I have described only one of several approaches to using Pigouvian taxes to control pollution--an effluent fee, a fixed price per unit of pollution produced. At least two other ways of doing essentially the same thing have been discussed in the literature and employed in practice: auctioning pollution permits, and granting firms transferable pollution permits.
With an auction system, the EPA or equivalent first decides how much pollution it is willing to tolerate--say a million pounds per year of SO2.It then auctions off permits for that amount of pollution, letting the market set the price. A firm that wants to emit a hundred pounds a year must buy permits for that amount. So the price of the permit plays the same role in this system as the effluent fee in the system described in the text.
Using an auction instead of an effluent fee makes sense if the EPA has better information about what the optimal quantity is than about how much damage one more unit of pollution does.Imagine a situation where a particular sort of pollution produces negligable effects below some level, and very serious effects above it, perhaps because that is the level that can be adequately dealt with by natural processes. By auctioning a number of permits slightly below the critical level, the EPA gets roughly the efficient amount of pollution, without having to somehow measure the amount of damage done by one more pound of pollution.
Under the third alternative, the EPA creates permits but instead of auctioning them off, it allocates them to someone else--typically to the firms currently doing the pollution. Suppose, for example, the EPA decides that a particular pollutant ought to be reduced to 90% of last year's level. Further suppose it knows how much of that pollutant each firm produced last year. It issues each firm permits for 90% of last year's pollution. The firms are then free to trade permits among each other. So if my firm finds that it can easily reduce its pollution to 50% of last year's level, it does so, and sells the surplus permits to other firms that find it hard to cut back even to 90%.
Here again, the price of the permit plays the same role as an effluent fee. This is obvious in the case of a firm that wants to emit more of the pollutant than it has permits for, and must buy additional permits in order to do so. It is also true, although less obvious, for a firm that is selling permits. The more it pollutes, the fewer permits remain to be sold, so part of the cost to it of an additional unit of pollution is the lost revenue from not being able to sell the permit for that unit to someone else.
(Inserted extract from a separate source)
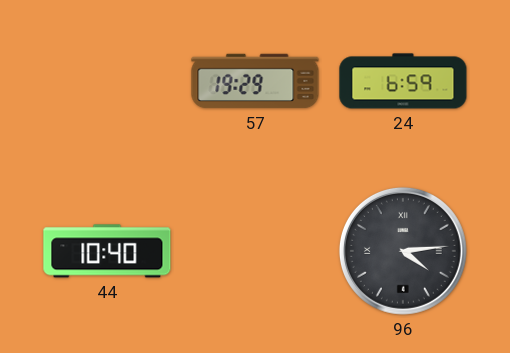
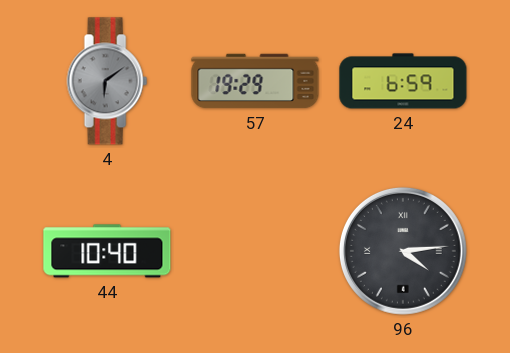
4: none -> 6:09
Like the auction, a system of transferable permits makes sense if we have better information about how much pollution we want than about how much damage an additional unit of pollution causes. Its advantage is that the firms, which are made worse off by an effluent fee or an auction, are compensated by having the permits allocated to them, which is likely to reduce the political opposition to pollution control. One disadvantage is that firms that anticipate such a system coming into existence have an incentive to produce lots of pollution now, in order to be allocated lots of permits when the system is established.
This is one example of a more general issue: When legal rules change, how should the associated costs be distributed? At one extreme, the change can be designed to minimize its effect on the distribution of income--as with transferable permits. At the other extreme, it can be designed to punish past instances of the behavior that is now being penalized--for instance, by making the rules retroactive, requiring firms to buy permits to cover past as well as present pollution.
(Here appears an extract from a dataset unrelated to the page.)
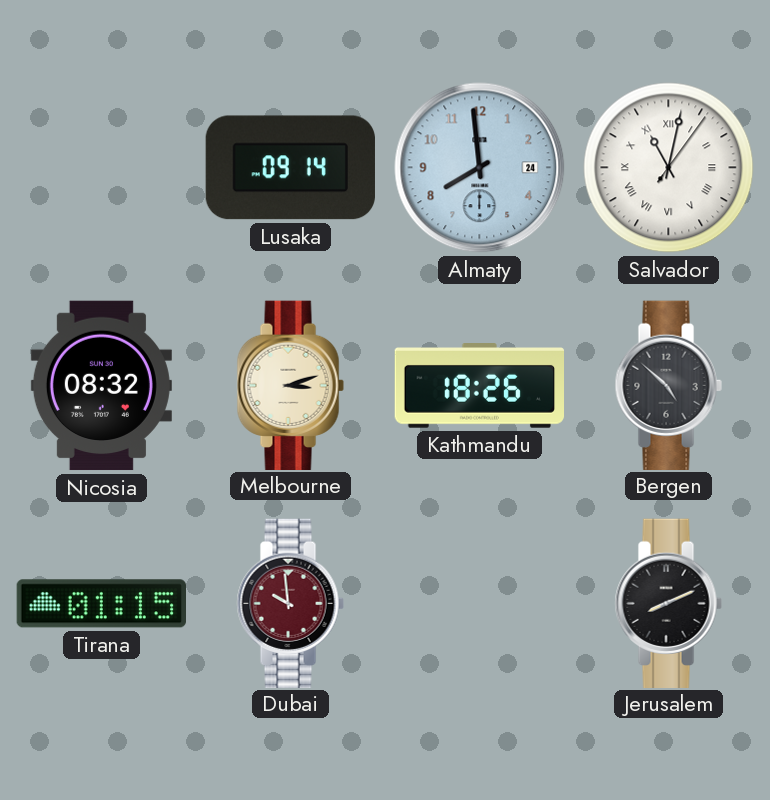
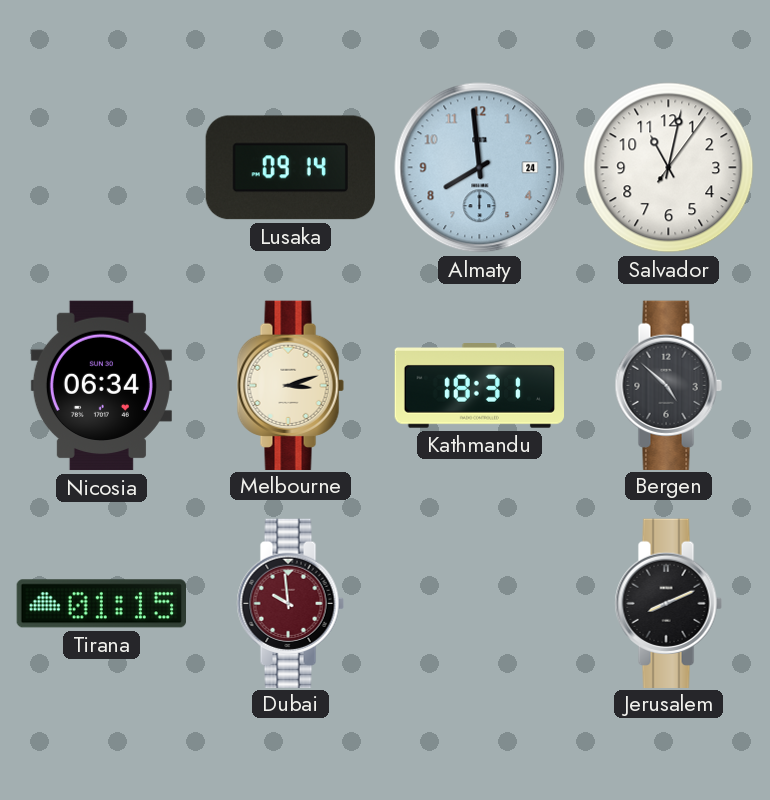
Salvador numerals: Roman -> Arabic
Nicosia: 08:32 -> 06:34
Kathmandu: 18:26 -> 18:31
Consider the same issue in the context of one of the most controversial legal changes in American history--the abolition of slavery. One approach, actually followed to some degree in a number of other countries, was for the government to buy the slaves from their owners, and frree them. That has the advantage of reducing opposition to the change. The opposite approach is to not only free the slaves without compensating their owners--what actually happened in the U.S.--but to also make the owners liable to the freed slaves for the cost imposed on them by being enslaved in the past. This has the advantage of giving a slaveowner who anticipates the change an incentive to free his slaves before he has to, in order to reduce future liability. I discuss these issues in "Choosing Metarules for Legal Change."